Required work: Below is a set of records; print all of them exactly as written.

*** Study material ***

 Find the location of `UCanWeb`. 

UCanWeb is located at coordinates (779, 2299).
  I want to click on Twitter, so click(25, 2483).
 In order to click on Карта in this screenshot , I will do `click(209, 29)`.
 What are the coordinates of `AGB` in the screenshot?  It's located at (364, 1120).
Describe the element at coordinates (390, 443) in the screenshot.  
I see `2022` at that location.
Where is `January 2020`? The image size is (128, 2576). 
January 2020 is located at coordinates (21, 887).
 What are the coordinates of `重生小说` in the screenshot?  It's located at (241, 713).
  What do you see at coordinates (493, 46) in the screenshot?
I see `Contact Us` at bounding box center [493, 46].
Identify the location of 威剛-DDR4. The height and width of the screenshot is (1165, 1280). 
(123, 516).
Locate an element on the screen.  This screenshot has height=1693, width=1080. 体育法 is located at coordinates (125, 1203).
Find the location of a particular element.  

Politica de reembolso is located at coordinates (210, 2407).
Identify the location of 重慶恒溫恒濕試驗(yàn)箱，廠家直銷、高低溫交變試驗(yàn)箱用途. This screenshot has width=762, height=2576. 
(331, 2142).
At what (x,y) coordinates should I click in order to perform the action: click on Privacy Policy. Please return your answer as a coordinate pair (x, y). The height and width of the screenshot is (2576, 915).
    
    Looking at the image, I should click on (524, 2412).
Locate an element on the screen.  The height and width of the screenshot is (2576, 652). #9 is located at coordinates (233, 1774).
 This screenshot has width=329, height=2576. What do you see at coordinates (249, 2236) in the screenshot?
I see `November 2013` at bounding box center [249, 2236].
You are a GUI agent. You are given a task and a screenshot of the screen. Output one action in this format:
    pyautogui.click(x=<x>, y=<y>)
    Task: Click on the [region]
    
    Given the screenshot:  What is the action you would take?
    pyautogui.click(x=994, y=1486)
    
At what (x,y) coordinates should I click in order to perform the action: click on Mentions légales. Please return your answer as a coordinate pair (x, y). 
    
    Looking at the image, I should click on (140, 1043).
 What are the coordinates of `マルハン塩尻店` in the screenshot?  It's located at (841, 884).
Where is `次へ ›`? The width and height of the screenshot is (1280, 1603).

*** End of Study material ***

Response below:
 Find the location of `UCanWeb`. 

UCanWeb is located at coordinates (779, 2299).
  I want to click on Twitter, so click(25, 2483).
 In order to click on Карта in this screenshot , I will do `click(209, 29)`.
 What are the coordinates of `AGB` in the screenshot?  It's located at (364, 1120).
Describe the element at coordinates (390, 443) in the screenshot.  
I see `2022` at that location.
Where is `January 2020`? The image size is (128, 2576). 
January 2020 is located at coordinates (21, 887).
 What are the coordinates of `重生小说` in the screenshot?  It's located at (241, 713).
  What do you see at coordinates (493, 46) in the screenshot?
I see `Contact Us` at bounding box center [493, 46].
Identify the location of 威剛-DDR4. The height and width of the screenshot is (1165, 1280). 
(123, 516).
Locate an element on the screen.  This screenshot has height=1693, width=1080. 体育法 is located at coordinates (125, 1203).
Find the location of a particular element.  

Politica de reembolso is located at coordinates (210, 2407).
Identify the location of 重慶恒溫恒濕試驗(yàn)箱，廠家直銷、高低溫交變試驗(yàn)箱用途. This screenshot has width=762, height=2576. 
(331, 2142).
At what (x,y) coordinates should I click in order to perform the action: click on Privacy Policy. Please return your answer as a coordinate pair (x, y). The height and width of the screenshot is (2576, 915).
    
    Looking at the image, I should click on (524, 2412).
Locate an element on the screen.  The height and width of the screenshot is (2576, 652). #9 is located at coordinates (233, 1774).
 This screenshot has width=329, height=2576. What do you see at coordinates (249, 2236) in the screenshot?
I see `November 2013` at bounding box center [249, 2236].
You are a GUI agent. You are given a task and a screenshot of the screen. Output one action in this format:
    pyautogui.click(x=<x>, y=<y>)
    Task: Click on the [region]
    
    Given the screenshot:  What is the action you would take?
    pyautogui.click(x=994, y=1486)
    
At what (x,y) coordinates should I click in order to perform the action: click on Mentions légales. Please return your answer as a coordinate pair (x, y). 
    
    Looking at the image, I should click on (140, 1043).
 What are the coordinates of `マルハン塩尻店` in the screenshot?  It's located at (841, 884).
Where is `次へ ›`? The width and height of the screenshot is (1280, 1603).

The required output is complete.